DATASET RECORDS Block Start

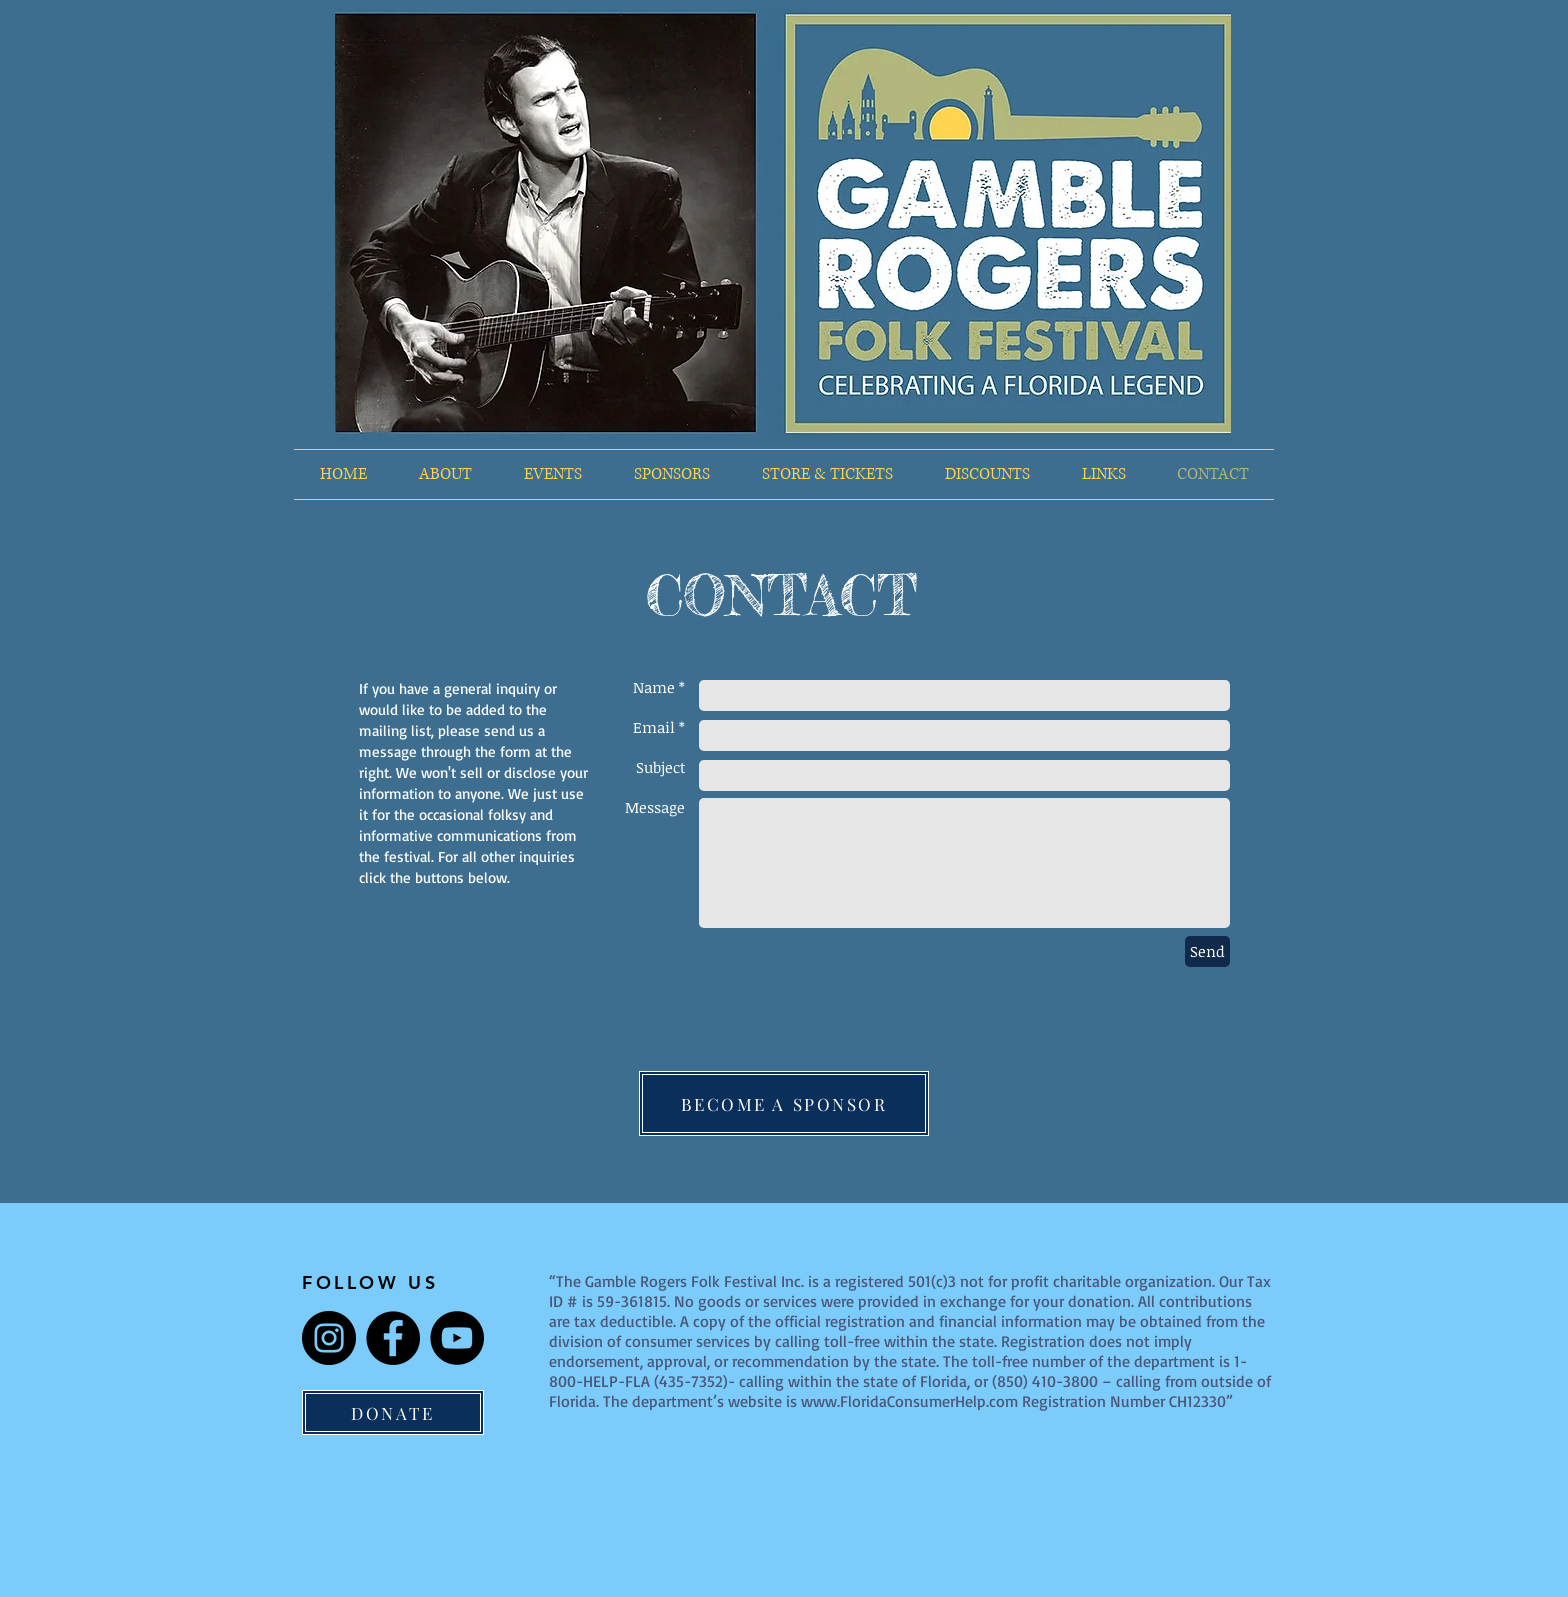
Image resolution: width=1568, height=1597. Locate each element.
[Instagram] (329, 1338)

DATASET RECORDS Block End
DATASET RECORDS Block Start

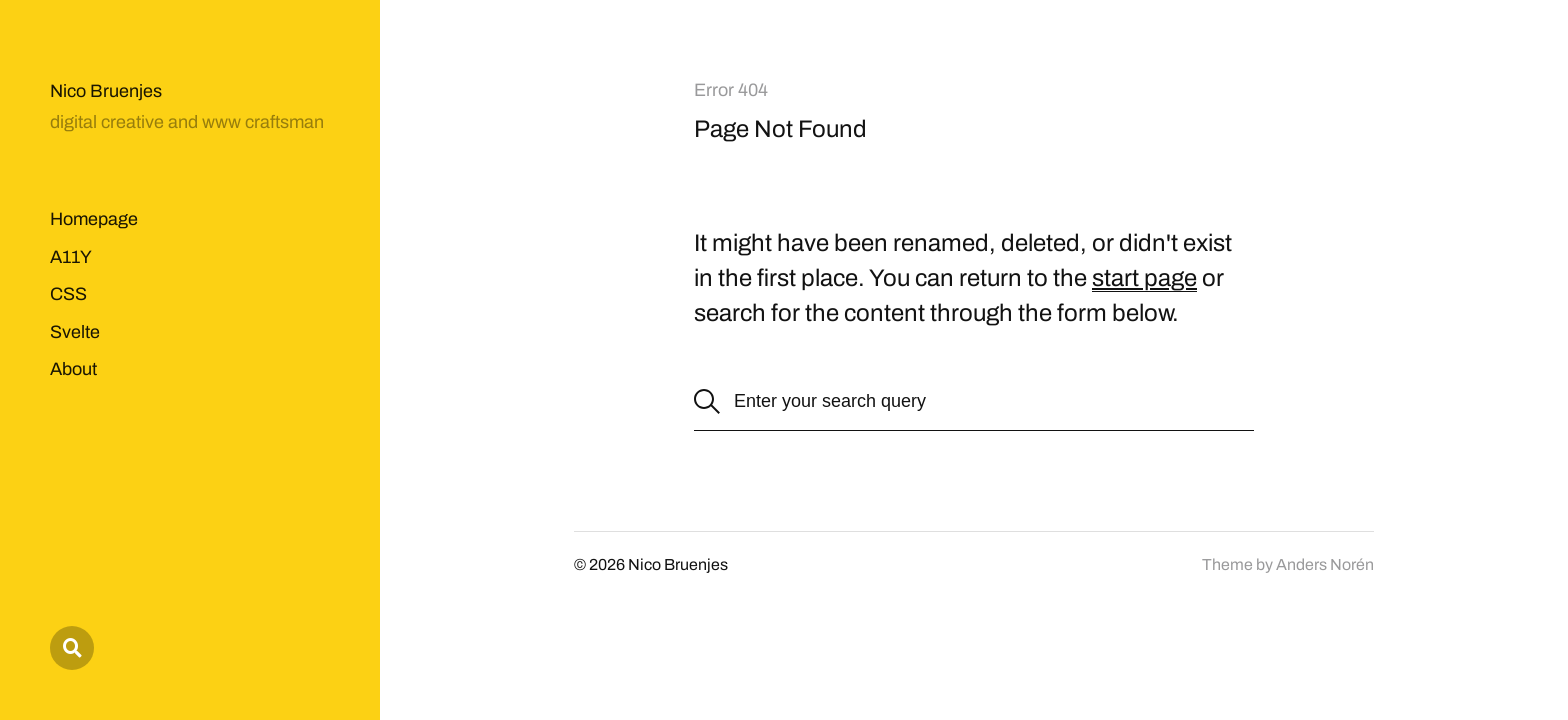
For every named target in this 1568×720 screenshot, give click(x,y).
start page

DATASET RECORDS Block End
DATASET RECORDS Block Start

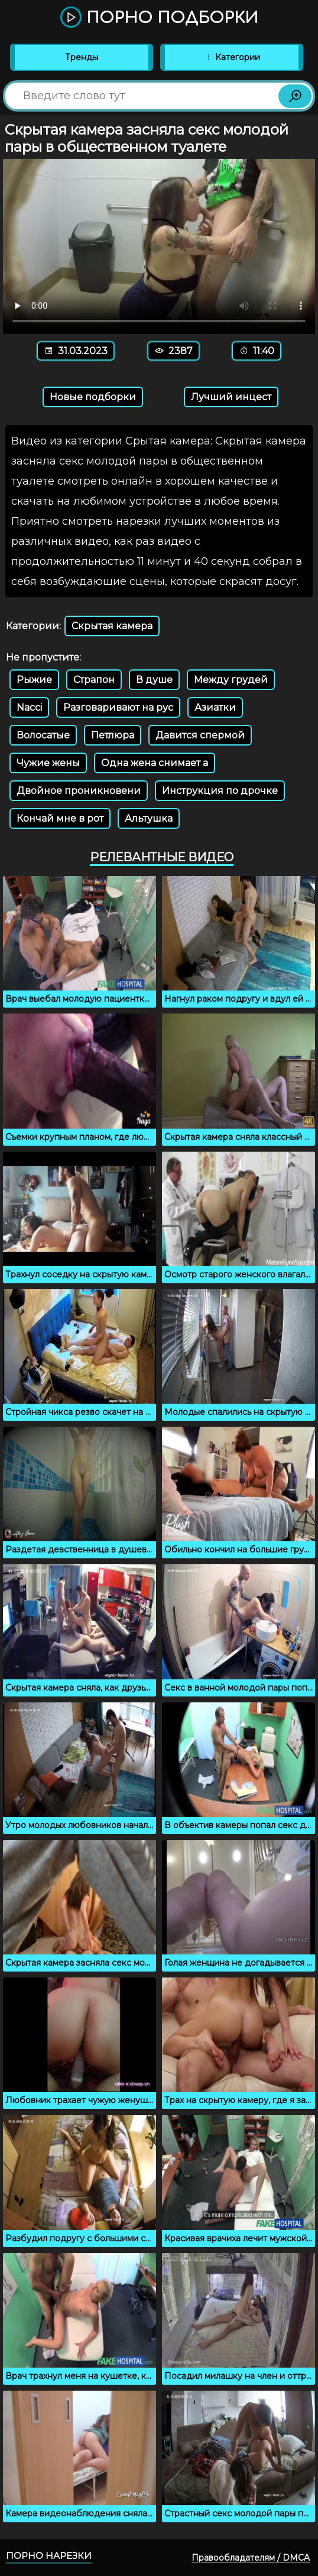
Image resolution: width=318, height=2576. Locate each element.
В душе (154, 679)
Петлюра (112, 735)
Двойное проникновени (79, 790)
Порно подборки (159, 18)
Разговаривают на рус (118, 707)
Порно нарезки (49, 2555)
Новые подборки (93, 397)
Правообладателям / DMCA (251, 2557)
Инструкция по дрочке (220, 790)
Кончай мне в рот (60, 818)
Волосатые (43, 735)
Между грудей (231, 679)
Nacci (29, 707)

DATASET RECORDS Block End

WORK ITEM:
In the listing above, find the line with "Разговаривают на рус (118, 707)" and the line with "Nacci (29, 707)", then reproduce both and every line between them exactly.

WRITTEN RESPONSE:
Разговаривают на рус (118, 707)
Порно нарезки (49, 2555)
Новые подборки (93, 397)
Правообладателям / DMCA (251, 2557)
Инструкция по дрочке (220, 790)
Кончай мне в рот (60, 818)
Волосатые (43, 735)
Между грудей (231, 679)
Nacci (29, 707)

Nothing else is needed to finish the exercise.